Ackerman Jeff, Field Layton
Department of Sociology, Texas A&M University, College Station, TX 77843, USA.
Violence Vict. 2011;26(6):703-24. doi: 10.1891/0886-6708.26.6.703.
Our research examined the association between intimate partner violence and relationship satisfaction among victims. The negative association between victimization and relationship satisfaction was substantially stronger for females than for males. Comparisons between respondents reporting about same-sex relationships with those reporting about opposite-sex relationships provided evidence that the amplified victimization/satisfaction association among female victims is a victim-gender effect rather than an actor-gender effect. In other words, our findings suggest that aggression harms the quality of the intimate partnerships of females much more so than the partnerships of males regardless of whether a male or a female is the perpetrator.
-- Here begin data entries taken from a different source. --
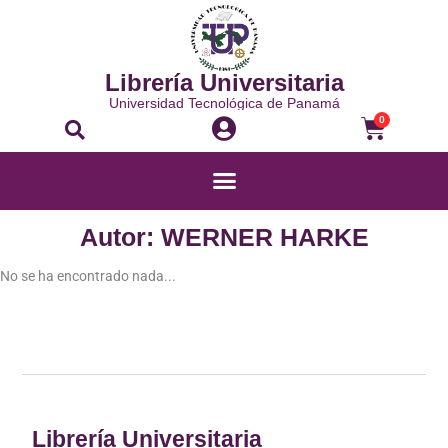
Ir
al
contenido
Librería Universitaria
Universidad Tecnológica de Panamá
Buscar
Carrito
0
Menú
Autor: WERNER HARKE
No se ha encontrado nada...
Librería Universitaria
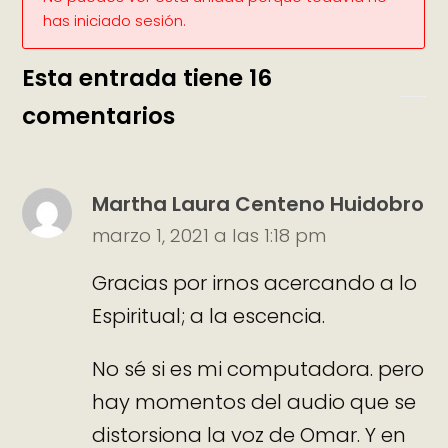
has iniciado sesión.
Esta entrada tiene 16
comentarios
Martha Laura Centeno Huidobro
marzo 1, 2021 a las 1:18 pm
Gracias por irnos acercando a lo
Espiritual; a la escencia.
No sé si es mi computadora. pero
hay momentos del audio que se
distorsiona la voz de Omar. Y en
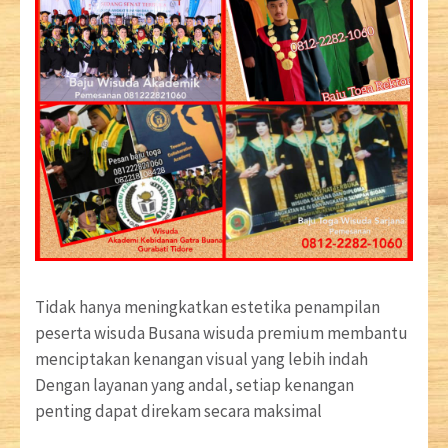
Tidak hanya meningkatkan estetika penampilan
peserta wisuda Busana wisuda premium membantu
menciptakan kenangan visual yang lebih indah
Dengan layanan yang andal, setiap kenangan
penting dapat direkam secara maksimal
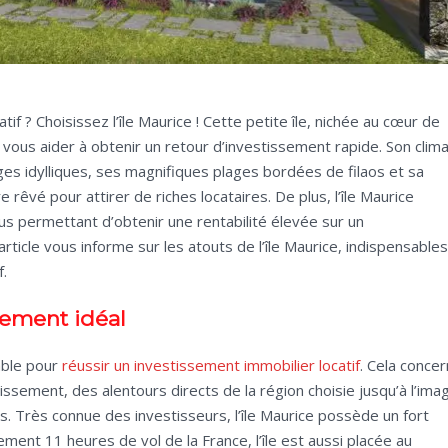
if ? Choisissez l’île Maurice ! Cette petite île, nichée au cœur de
r vous aider à obtenir un retour d’investissement rapide. Son clim
ages idylliques, ses magnifiques plages bordées de filaos et sa
 rêvé pour attirer de riches locataires. De plus, l’île Maurice
ous permettant d’obtenir une rentabilité élevée sur un
article vous informe sur les atouts de l’île Maurice, indispensables
f.
cement idéal
able pour
réussir un investissement immobilier locatif
. Cela conce
issement, des alentours directs de la région choisie jusqu’à l’ima
s. Très connue des investisseurs, l’île Maurice possède un fort
ent 11 heures de vol de la France, l’île est aussi placée au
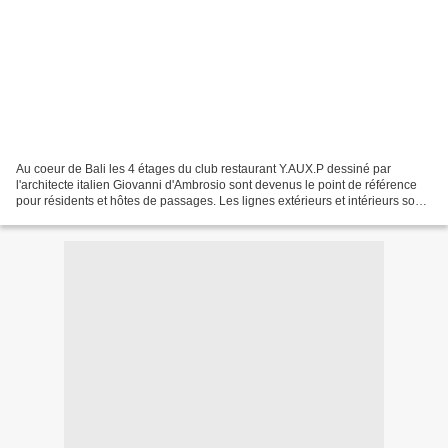
Au coeur de Bali les 4 étages du club restaurant Y.AUX.P dessiné par
l'architecte italien Giovanni d'Ambrosio sont devenus le point de référence
pour résidents et hôtes de passages. Les lignes extérieurs et intérieurs sont
un parfait mélange de style...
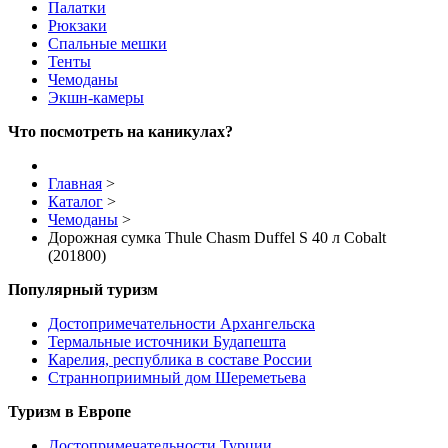
Палатки
Рюкзаки
Спальные мешки
Тенты
Чемоданы
Экшн-камеры
Что посмотреть на каникулах?
Главная
>
Каталог
>
Чемоданы
>
Дорожная сумка Thule Chasm Duffel S 40 л Cobalt
(201800)
Популярный туризм
Достопримечательности Архангельска
Термальные источники Будапешта
Карелия, республика в составе России
Странноприимный дом Шереметьева
Туризм в Европе
Достопримечательности Турции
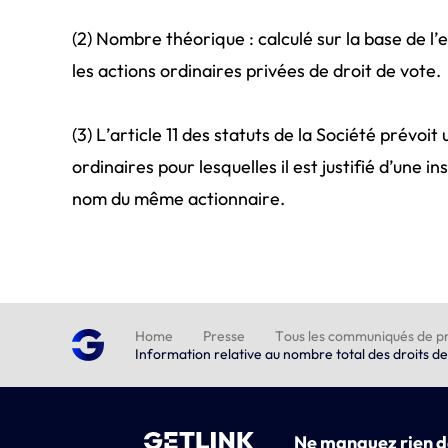
(2) Nombre théorique : calculé sur la base de l
les actions ordinaires privées de droit de vote.
(3) L’article 11 des statuts de la Société prévoi
ordinaires pour lesquelles il est justifié d’une 
nom du même actionnaire.
Home
Presse
Tous les communiqués de pr
Information relative au nombre total des droits de 
Ne manquez rien d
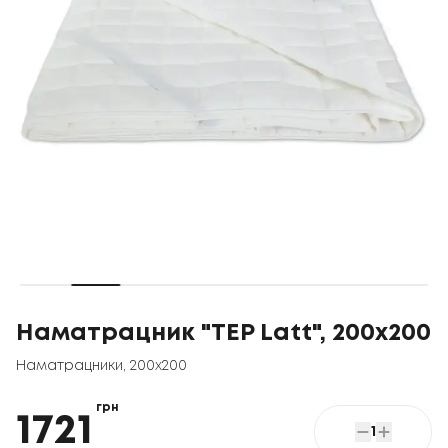
Наматрацник "TEP Latt", 200x200
Наматрацники
,
200x200
грн
1721
1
We supplemented dialogue about the direct implications of our findings with discussions about how these results may raise conceptual questions about the adequacy of the instruments scholars use to study partner aggression.
我们的研究考察了亲密伴侣暴力与受害者关系满意度之间的关联。受害经历与关系满意度之间的负相关在女性中比在男性中显著更强。报告同性关系的受访者与报告异性关系的受访者之间的比较提供了证据,表明女性受害者中受害经历/满意度关联的增强是受害者性别效应而非施害者性别效应。换句话说,我们的研究结果表明,无论施害者是男性还是女性,攻击行为对女性亲密关系质量的损害都远甚于对男性亲密关系质量的损害。我们在讨论研究结果直接影响的基础上,补充了关于这些结果如何可能引发有关学者用于研究伴侣攻击行为的工具是否充分的概念性问题的讨论。